▸ **Collected data**
__________________________________________________
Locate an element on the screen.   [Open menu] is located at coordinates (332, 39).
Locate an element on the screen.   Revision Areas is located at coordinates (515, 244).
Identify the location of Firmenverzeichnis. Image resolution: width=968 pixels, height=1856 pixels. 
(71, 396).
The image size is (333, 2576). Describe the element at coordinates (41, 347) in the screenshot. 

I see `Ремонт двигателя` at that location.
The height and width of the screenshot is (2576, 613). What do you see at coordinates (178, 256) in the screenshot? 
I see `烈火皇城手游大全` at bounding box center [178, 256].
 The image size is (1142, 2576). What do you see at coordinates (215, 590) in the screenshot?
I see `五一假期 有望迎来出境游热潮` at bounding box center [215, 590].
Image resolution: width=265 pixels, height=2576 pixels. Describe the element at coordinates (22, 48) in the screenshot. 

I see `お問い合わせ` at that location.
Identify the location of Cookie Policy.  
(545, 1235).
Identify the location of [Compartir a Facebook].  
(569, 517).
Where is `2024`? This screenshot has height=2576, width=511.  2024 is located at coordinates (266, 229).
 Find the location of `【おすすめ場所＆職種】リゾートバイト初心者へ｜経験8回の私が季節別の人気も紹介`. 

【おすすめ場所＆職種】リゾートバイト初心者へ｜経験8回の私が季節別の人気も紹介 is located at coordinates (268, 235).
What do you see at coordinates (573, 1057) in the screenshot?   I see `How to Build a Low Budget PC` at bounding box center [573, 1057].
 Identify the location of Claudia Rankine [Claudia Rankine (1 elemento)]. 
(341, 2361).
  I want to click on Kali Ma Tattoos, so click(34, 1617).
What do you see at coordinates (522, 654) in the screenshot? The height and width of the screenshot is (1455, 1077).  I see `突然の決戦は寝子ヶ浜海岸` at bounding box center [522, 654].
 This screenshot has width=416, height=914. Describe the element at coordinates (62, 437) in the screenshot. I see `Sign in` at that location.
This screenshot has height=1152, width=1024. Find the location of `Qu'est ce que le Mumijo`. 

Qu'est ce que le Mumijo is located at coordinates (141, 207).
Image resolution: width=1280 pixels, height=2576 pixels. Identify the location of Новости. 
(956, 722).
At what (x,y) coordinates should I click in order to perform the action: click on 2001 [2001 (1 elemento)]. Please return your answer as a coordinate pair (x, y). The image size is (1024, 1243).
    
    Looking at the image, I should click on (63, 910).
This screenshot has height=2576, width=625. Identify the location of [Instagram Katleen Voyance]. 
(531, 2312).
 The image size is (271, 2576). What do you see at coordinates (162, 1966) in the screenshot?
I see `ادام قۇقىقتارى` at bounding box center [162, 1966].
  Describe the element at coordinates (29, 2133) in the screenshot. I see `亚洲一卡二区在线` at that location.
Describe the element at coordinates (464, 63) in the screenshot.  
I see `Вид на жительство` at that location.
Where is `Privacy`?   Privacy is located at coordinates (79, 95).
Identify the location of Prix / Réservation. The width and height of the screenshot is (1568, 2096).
__________________________________________________
▸ **Try it**
An exact copy of every record above is required.

▸ **Written solution**
Locate an element on the screen.   [Open menu] is located at coordinates (332, 39).
Locate an element on the screen.   Revision Areas is located at coordinates (515, 244).
Identify the location of Firmenverzeichnis. Image resolution: width=968 pixels, height=1856 pixels. 
(71, 396).
The image size is (333, 2576). Describe the element at coordinates (41, 347) in the screenshot. 

I see `Ремонт двигателя` at that location.
The height and width of the screenshot is (2576, 613). What do you see at coordinates (178, 256) in the screenshot? 
I see `烈火皇城手游大全` at bounding box center [178, 256].
 The image size is (1142, 2576). What do you see at coordinates (215, 590) in the screenshot?
I see `五一假期 有望迎来出境游热潮` at bounding box center [215, 590].
Image resolution: width=265 pixels, height=2576 pixels. Describe the element at coordinates (22, 48) in the screenshot. 

I see `お問い合わせ` at that location.
Identify the location of Cookie Policy.  
(545, 1235).
Identify the location of [Compartir a Facebook].  
(569, 517).
Where is `2024`? This screenshot has height=2576, width=511.  2024 is located at coordinates (266, 229).
 Find the location of `【おすすめ場所＆職種】リゾートバイト初心者へ｜経験8回の私が季節別の人気も紹介`. 

【おすすめ場所＆職種】リゾートバイト初心者へ｜経験8回の私が季節別の人気も紹介 is located at coordinates (268, 235).
What do you see at coordinates (573, 1057) in the screenshot?   I see `How to Build a Low Budget PC` at bounding box center [573, 1057].
 Identify the location of Claudia Rankine [Claudia Rankine (1 elemento)]. 
(341, 2361).
  I want to click on Kali Ma Tattoos, so click(34, 1617).
What do you see at coordinates (522, 654) in the screenshot? The height and width of the screenshot is (1455, 1077).  I see `突然の決戦は寝子ヶ浜海岸` at bounding box center [522, 654].
 This screenshot has width=416, height=914. Describe the element at coordinates (62, 437) in the screenshot. I see `Sign in` at that location.
This screenshot has height=1152, width=1024. Find the location of `Qu'est ce que le Mumijo`. 

Qu'est ce que le Mumijo is located at coordinates (141, 207).
Image resolution: width=1280 pixels, height=2576 pixels. Identify the location of Новости. 
(956, 722).
At what (x,y) coordinates should I click in order to perform the action: click on 2001 [2001 (1 elemento)]. Please return your answer as a coordinate pair (x, y). The image size is (1024, 1243).
    
    Looking at the image, I should click on (63, 910).
This screenshot has height=2576, width=625. Identify the location of [Instagram Katleen Voyance]. 
(531, 2312).
 The image size is (271, 2576). What do you see at coordinates (162, 1966) in the screenshot?
I see `ادام قۇقىقتارى` at bounding box center [162, 1966].
  Describe the element at coordinates (29, 2133) in the screenshot. I see `亚洲一卡二区在线` at that location.
Describe the element at coordinates (464, 63) in the screenshot.  
I see `Вид на жительство` at that location.
Where is `Privacy`?   Privacy is located at coordinates (79, 95).
Identify the location of Prix / Réservation. The width and height of the screenshot is (1568, 2096).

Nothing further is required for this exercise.